BEGIN THE DATA

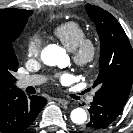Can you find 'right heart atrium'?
I'll use <instances>...</instances> for the list:
<instances>
[{
    "mask_svg": "<svg viewBox=\"0 0 133 133\" xmlns=\"http://www.w3.org/2000/svg\"><path fill=\"white\" fill-rule=\"evenodd\" d=\"M42 46H43V38L40 35L34 34L30 36L25 46L26 56L29 59L39 58Z\"/></svg>",
    "mask_w": 133,
    "mask_h": 133,
    "instance_id": "1",
    "label": "right heart atrium"
}]
</instances>
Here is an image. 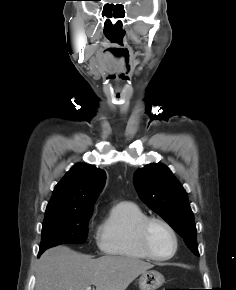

END THE DATA

#### [DIRECTIONS]
Images must not appear; print each record precisely as it reads.

#### [SOLUTION]
Can you find 'right heart atrium'?
I'll use <instances>...</instances> for the list:
<instances>
[{
    "mask_svg": "<svg viewBox=\"0 0 133 133\" xmlns=\"http://www.w3.org/2000/svg\"><path fill=\"white\" fill-rule=\"evenodd\" d=\"M42 46H43V38L40 35L34 34L30 36L25 46L26 56L29 59L39 58Z\"/></svg>",
    "mask_w": 133,
    "mask_h": 133,
    "instance_id": "1",
    "label": "right heart atrium"
}]
</instances>
Here is an image. 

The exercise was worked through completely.